Bárbara pareceu ter a mesma ideia que o delegado. Levantou o colchão da cama da filha e tirou o diário rosa de lá. Ela analisou cada detalhe e marchou em direção ao marido.
Tiago estava na cozinha tomando um remédio para a dor de cabeça quando se assustou com o barulho que a esposa fez jogando um caderno sobre a ilha na cozinha.
— Abra!
Tiago olhou para o diário rosa que tinha comprado para a filha no ano passado. A tranca era forte como a menina havia pedido, e pela expressão da mulher ela não tinha conseguido abrir, e muito menos achado a chave.
— Querida...
— Aí pode ter alguma coisa sobre o paradeiro dela, Tiago! — Disse com veemência apontando para o caderno — Abra logo essa merda!
Tiago assentiu indo para a garagem da casa, lá havia uma caixa de ferramentas e após uma breve procura encontrou um alicate e cortou o cadeado que protegia do diário e em seguida quebrou a tranca. Bárbara o tomou da mão do marido e correu para sala de estar, se encolheu no sofá acinzentado e abriu o caderno, estava pronta para descobrir os segredos da filha. Seus olhos corriam pelas folhas rosadas e a letra redonda da filha, cada palavra que lia seu coração parecia ir diminuindo de tamanho.

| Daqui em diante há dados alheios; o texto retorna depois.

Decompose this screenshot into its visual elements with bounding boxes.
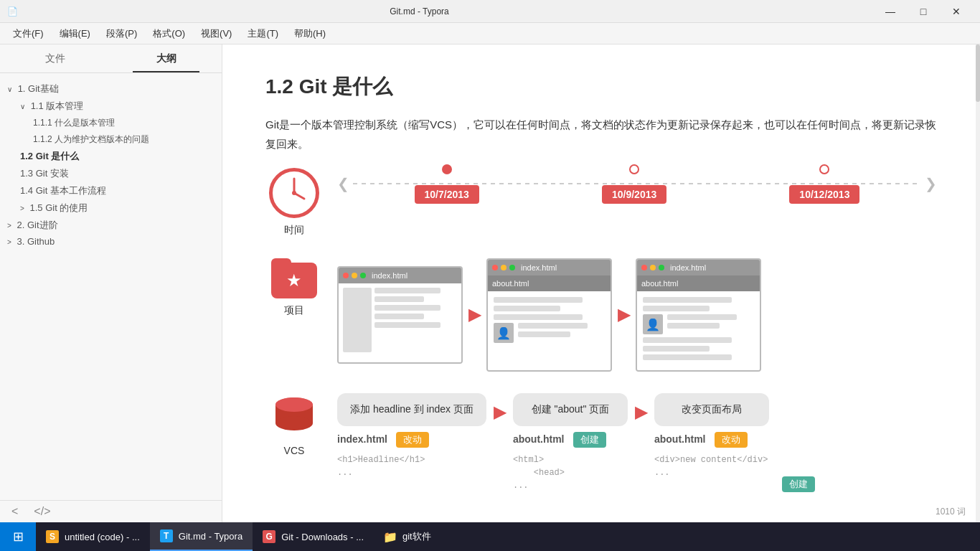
browser-mockup-3: index.html about.html 👤 (636, 258, 761, 372)
mock-text-2 (518, 323, 605, 343)
taskbar-label-folder: git软件 (402, 530, 431, 543)
sidebar-nav-row: < </> (0, 500, 222, 522)
outline-item-3[interactable]: > 3. Github (0, 234, 222, 249)
doc-title: 1.2 Git 是什么 (265, 73, 937, 100)
mock-line-2 (374, 296, 424, 302)
chevron-icon-1: ∨ (7, 85, 12, 93)
mock-line-3 (374, 305, 440, 311)
outline-item-15[interactable]: > 1.5 Git 的使用 (0, 199, 222, 217)
menu-edit[interactable]: 编辑(E) (52, 24, 98, 43)
outline-item-13[interactable]: 1.3 Git 安装 (0, 165, 222, 182)
browser-body-1 (339, 283, 461, 362)
vcs-label: VCS (284, 445, 305, 456)
timeline-node-1: 10/7/2013 (415, 164, 479, 204)
taskbar-label-chrome: Git - Downloads - ... (281, 532, 364, 542)
mock-line-2-5 (518, 331, 570, 337)
taskbar-item-chrome[interactable]: G Git - Downloads - ... (253, 522, 374, 551)
editor[interactable]: 1.2 Git 是什么 Git是一个版本管理控制系统（缩写VCS），它可以在任何… (222, 44, 980, 522)
menu-file[interactable]: 文件(F) (6, 24, 51, 43)
vcs-steps-row: 添加 headline 到 index 页面 index.html 改动 <h1… (337, 393, 815, 492)
time-label: 时间 (284, 224, 304, 237)
nav-back-button[interactable]: < (7, 504, 22, 519)
vcs-step-3: 改变页面布局 about.html 改动 <div>new content</d… (654, 393, 769, 479)
title-bar: 📄 Git.md - Typora — □ ✕ (0, 0, 980, 23)
menu-view[interactable]: 视图(V) (194, 24, 239, 43)
time-icon-container: 时间 (265, 168, 323, 237)
vcs-bubble-3: 改变页面布局 (654, 393, 769, 426)
chevron-icon-3: > (7, 238, 11, 246)
menu-bar: 文件(F) 编辑(E) 段落(P) 格式(O) 视图(V) 主题(T) 帮助(H… (0, 23, 980, 44)
doc-paragraph: Git是一个版本管理控制系统（缩写VCS），它可以在任何时间点，将文档的状态作为… (265, 115, 937, 154)
taskbar-item-folder[interactable]: 📁 git软件 (374, 522, 441, 551)
folder-taskbar-icon: 📁 (384, 530, 397, 543)
tab-outline[interactable]: 大纲 (111, 44, 222, 72)
start-button[interactable]: ⊞ (0, 522, 36, 551)
vcs-file-2: about.html 创建 (513, 432, 628, 448)
outline-item-14[interactable]: 1.4 Git 基本工作流程 (0, 182, 222, 199)
outline-item-2[interactable]: > 2. Git进阶 (0, 217, 222, 234)
vcs-badge-1: 改动 (396, 432, 429, 448)
mock-line-3-2 (643, 306, 710, 311)
browser-body-3: 👤 (637, 291, 760, 370)
mock-avatar-2: 👤 (494, 323, 514, 343)
mock-line-3-7 (643, 354, 732, 360)
outline-item-12[interactable]: 1.2 Git 是什么 (0, 148, 222, 165)
vcs-bubble-1: 添加 headline 到 index 页面 (337, 393, 486, 426)
outline-item-1[interactable]: ∨ 1. Git基础 (0, 80, 222, 98)
clock-icon (269, 168, 319, 218)
arrow-icon-2: ▶ (618, 306, 630, 324)
vcs-file-1: index.html 改动 (337, 432, 486, 448)
vcs-step-1: 添加 headline 到 index 页面 index.html 改动 <h1… (337, 393, 486, 479)
tab-files[interactable]: 文件 (0, 44, 111, 72)
minimize-button[interactable]: — (874, 0, 907, 23)
menu-theme[interactable]: 主题(T) (240, 24, 286, 43)
timeline-dot-1 (442, 164, 452, 174)
svg-point-6 (275, 397, 313, 412)
dot-red-3 (641, 265, 647, 270)
browser-filename-2a: index.html (521, 263, 557, 272)
maximize-button[interactable]: □ (907, 0, 940, 23)
outline-item-112[interactable]: 1.1.2 人为维护文档版本的问题 (0, 131, 222, 148)
vcs-code-2: <html> <head>... (513, 453, 628, 492)
timeline-bar: ❮ 10/7/2013 10/9/2013 10/12/2013 (337, 175, 937, 192)
browser-bar-1: index.html (339, 268, 461, 283)
clock-svg (273, 171, 316, 215)
outline-item-11[interactable]: ∨ 1.1 版本管理 (0, 98, 222, 115)
menu-help[interactable]: 帮助(H) (287, 24, 333, 43)
taskbar-item-sublimetext[interactable]: S untitled (code) - ... (36, 522, 150, 551)
sidebar-content: ∨ 1. Git基础 ∨ 1.1 版本管理 1.1.1 什么是版本管理 1.1.… (0, 73, 222, 500)
mock-avatar-row-3: 👤 (643, 314, 754, 334)
mock-sidebar-1 (343, 288, 372, 352)
dot-green-2 (509, 265, 515, 270)
timeline-line: 10/7/2013 10/9/2013 10/12/2013 (353, 183, 921, 184)
browser-filename-3a: index.html (670, 263, 706, 272)
typora-icon: T (160, 529, 173, 542)
taskbar: ⊞ S untitled (code) - ... T Git.md - Typ… (0, 522, 980, 551)
outline-item-111[interactable]: 1.1.1 什么是版本管理 (0, 115, 222, 131)
sublimetext-icon: S (46, 530, 59, 543)
timeline-section: 时间 ❮ 10/7/2013 10/9/2013 (265, 168, 937, 237)
close-button[interactable]: ✕ (940, 0, 973, 23)
timeline-dot-2 (629, 164, 639, 174)
timeline-left-arrow[interactable]: ❮ (337, 175, 349, 192)
taskbar-item-typora[interactable]: T Git.md - Typora (150, 522, 253, 551)
project-label: 项目 (284, 304, 304, 317)
scrollbar-track[interactable] (976, 44, 980, 522)
nav-code-button[interactable]: </> (29, 504, 55, 519)
window-controls: — □ ✕ (874, 0, 973, 23)
timeline-node-3: 10/12/2013 (789, 164, 859, 204)
dot-yellow-1 (352, 273, 357, 278)
menu-format[interactable]: 格式(O) (146, 24, 192, 43)
timeline-date-1: 10/7/2013 (415, 185, 479, 204)
windows-logo-icon: ⊞ (13, 529, 24, 545)
timeline-right-arrow[interactable]: ❯ (925, 175, 937, 192)
browser-filename-3b: about.html (641, 279, 678, 288)
scrollbar-thumb[interactable] (976, 44, 980, 102)
mock-line-1 (374, 288, 440, 293)
sidebar: 文件 大纲 ∨ 1. Git基础 ∨ 1.1 版本管理 1.1.1 什么是版本管… (0, 44, 222, 522)
sidebar-tabs: 文件 大纲 (0, 44, 222, 73)
chevron-icon-11: ∨ (20, 103, 25, 110)
dot-yellow-3 (650, 265, 656, 270)
mock-line-2-3 (494, 314, 583, 320)
menu-paragraph[interactable]: 段落(P) (99, 24, 144, 43)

Nas folhas do diário a menina contava como se sentia sobre os pais, a forma que eles censuravam seu jeito de falar e até mesmo de rir "Ria mais baixo Mia. Está querendo chamar atenção de quem?" e contava que sentia como se suas asas fossem cortadas com facas quentes por seus pais quando falava sobre seu futuro, e por fim, como ela tinha de estar vigilante o tempo todo sobre si perto deles.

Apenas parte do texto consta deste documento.